1982’s Blade Runner isn’t just one of the greatest films of all-time, but an incredibly influential sci-fi film that inspired and instigated the art of generations hence. It’s hard to follow up to something so monumental, but visionary director Denis Villenueve has crafted a jaw dropping sequel in Blade Runner 2049, a beautiful dystopian noir that asks the biggest questions in the world about the definition of humanity and the task of meeting your maker, enthralled with beautiful spectacle and memorable performances in. In following up to a classic, Villenueve has crafted his own masterpiece, expanding the world of Blade Runner in one of the most gorgeous films ever made.
Actors aside, the star of the film is cinematographer Roger Deakins, who has shot a gorgeous epic in which each frame is a painting, and each shot is individually beautiful and intricate. Matched with an incredible experimental score by Hans Zimmer, the film uses it’s breathtaking filmmaking to service an even greater story, a noir mystery that asks both physical questions, and the questions at the core of our existence. It’s daunting, and Villenuve crafts an extension of Ridley Scott’s world that slowly connects in the most genius of ways to the original film, both through characters and it’s themes and visual cues.

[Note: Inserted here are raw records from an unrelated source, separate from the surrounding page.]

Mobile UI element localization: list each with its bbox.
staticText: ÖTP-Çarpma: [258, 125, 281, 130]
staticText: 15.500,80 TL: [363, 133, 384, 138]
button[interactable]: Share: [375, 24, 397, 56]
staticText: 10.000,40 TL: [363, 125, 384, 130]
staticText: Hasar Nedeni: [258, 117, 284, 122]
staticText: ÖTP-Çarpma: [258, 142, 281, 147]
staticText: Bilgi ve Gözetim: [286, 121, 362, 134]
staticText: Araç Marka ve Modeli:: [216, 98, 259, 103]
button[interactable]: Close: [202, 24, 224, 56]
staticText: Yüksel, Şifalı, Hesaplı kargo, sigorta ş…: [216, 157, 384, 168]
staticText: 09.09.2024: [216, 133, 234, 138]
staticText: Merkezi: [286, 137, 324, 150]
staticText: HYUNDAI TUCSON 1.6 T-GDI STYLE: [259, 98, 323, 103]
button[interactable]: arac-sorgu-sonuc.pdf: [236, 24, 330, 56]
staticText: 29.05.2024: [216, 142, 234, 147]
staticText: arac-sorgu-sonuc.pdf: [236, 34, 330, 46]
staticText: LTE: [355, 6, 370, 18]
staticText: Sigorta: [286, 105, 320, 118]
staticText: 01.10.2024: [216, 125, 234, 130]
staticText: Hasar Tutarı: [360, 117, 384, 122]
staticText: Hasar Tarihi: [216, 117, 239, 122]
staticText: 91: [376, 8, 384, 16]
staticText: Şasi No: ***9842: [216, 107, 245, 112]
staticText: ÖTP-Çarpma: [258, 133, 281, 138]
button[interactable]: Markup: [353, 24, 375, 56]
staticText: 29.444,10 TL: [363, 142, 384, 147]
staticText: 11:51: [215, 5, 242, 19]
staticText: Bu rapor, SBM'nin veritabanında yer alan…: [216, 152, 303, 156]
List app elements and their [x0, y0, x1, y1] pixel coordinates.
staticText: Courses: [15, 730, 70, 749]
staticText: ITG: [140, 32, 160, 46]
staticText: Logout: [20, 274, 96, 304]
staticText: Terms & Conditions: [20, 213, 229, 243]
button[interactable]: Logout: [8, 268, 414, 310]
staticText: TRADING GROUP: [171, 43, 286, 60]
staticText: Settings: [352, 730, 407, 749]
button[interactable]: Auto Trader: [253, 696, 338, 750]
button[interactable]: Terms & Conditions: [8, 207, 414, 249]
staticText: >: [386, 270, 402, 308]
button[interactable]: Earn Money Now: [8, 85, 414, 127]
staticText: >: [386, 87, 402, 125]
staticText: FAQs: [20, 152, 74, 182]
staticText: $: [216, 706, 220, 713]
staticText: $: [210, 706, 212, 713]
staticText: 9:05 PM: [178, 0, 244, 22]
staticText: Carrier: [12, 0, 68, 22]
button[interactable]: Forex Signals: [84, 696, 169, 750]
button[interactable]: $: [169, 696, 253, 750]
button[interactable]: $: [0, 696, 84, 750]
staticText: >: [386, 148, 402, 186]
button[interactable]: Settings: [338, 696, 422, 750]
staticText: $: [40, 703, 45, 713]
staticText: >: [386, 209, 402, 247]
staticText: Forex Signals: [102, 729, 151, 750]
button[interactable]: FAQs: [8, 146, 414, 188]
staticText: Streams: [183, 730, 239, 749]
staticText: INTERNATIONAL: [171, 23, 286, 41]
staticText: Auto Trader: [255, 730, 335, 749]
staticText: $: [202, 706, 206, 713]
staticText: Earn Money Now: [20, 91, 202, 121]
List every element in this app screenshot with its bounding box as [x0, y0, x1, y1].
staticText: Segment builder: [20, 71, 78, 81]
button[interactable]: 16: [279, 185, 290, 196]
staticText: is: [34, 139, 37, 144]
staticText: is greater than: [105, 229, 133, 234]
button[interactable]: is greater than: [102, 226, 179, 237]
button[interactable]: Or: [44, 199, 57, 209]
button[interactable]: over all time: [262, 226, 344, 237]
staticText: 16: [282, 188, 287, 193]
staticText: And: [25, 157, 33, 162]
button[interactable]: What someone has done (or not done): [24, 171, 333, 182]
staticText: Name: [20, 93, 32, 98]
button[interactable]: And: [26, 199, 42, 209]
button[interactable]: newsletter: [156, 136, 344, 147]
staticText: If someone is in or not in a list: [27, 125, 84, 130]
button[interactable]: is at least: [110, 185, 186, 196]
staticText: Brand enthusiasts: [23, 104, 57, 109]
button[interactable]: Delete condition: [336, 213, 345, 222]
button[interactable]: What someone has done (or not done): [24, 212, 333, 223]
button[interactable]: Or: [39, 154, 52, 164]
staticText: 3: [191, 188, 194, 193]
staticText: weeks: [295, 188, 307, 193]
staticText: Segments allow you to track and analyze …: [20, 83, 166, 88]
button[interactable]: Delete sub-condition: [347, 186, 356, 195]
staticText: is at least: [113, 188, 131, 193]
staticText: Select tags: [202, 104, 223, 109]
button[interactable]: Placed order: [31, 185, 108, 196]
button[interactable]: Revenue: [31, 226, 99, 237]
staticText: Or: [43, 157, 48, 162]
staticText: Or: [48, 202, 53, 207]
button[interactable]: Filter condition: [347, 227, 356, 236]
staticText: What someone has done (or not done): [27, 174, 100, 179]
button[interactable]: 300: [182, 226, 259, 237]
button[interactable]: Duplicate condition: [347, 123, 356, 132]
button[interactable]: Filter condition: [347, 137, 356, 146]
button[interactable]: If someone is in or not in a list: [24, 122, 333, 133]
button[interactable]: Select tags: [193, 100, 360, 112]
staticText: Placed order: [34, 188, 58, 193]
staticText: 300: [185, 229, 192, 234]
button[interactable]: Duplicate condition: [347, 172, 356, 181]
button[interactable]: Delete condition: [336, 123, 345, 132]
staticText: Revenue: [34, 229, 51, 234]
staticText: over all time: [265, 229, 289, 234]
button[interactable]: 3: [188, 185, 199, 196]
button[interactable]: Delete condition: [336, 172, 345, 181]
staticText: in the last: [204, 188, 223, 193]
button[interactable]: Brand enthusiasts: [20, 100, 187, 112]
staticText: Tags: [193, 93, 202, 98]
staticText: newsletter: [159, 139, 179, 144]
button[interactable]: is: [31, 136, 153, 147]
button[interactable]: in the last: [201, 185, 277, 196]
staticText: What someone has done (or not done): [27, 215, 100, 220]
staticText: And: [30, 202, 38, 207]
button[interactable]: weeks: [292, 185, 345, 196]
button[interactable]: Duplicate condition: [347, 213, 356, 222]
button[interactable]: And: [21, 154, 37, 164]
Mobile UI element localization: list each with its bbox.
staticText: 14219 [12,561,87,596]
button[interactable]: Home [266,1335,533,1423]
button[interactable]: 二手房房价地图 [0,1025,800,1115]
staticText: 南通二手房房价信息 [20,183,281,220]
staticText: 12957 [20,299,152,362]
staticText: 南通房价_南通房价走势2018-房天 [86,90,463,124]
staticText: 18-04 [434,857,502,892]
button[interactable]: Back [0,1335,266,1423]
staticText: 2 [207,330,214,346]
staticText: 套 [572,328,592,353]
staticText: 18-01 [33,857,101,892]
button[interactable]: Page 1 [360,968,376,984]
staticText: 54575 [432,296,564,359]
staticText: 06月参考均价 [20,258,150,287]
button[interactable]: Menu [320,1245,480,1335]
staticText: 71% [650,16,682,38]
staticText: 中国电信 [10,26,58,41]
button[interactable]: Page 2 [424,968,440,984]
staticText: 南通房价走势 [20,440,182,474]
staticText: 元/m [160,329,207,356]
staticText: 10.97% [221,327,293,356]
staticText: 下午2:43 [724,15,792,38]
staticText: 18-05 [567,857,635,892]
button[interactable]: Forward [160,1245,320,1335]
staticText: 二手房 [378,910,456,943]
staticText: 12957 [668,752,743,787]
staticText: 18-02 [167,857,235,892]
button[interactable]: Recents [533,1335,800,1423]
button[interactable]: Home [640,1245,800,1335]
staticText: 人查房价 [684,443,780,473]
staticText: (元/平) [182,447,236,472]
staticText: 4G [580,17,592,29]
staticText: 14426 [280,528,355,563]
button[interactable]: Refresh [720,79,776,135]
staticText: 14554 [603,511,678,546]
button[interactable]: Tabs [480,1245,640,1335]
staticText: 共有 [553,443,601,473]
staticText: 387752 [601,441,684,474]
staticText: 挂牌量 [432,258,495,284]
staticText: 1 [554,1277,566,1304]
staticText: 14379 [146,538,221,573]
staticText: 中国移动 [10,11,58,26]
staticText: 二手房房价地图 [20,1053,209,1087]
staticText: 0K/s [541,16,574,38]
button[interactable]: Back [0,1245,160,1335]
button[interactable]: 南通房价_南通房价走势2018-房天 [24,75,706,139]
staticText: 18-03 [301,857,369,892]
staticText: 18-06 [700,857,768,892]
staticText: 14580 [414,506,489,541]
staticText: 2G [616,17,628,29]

Ryan Gosling a very different performance, a stoic yet vulnerable turn as L.A.P.D. officer, and Harrison Ford brings the perfect energy and gravitas in his return to the role as Rick Deckard, which in turn gives the film even more emotion. In fact, the entire cast is terrific, and among the amazing ensemble, it’s Ana de Armas’s turn as Gosling’s lover that is the most memorable, bringing a beautiful sense of innocence and beauty to each of her scenes.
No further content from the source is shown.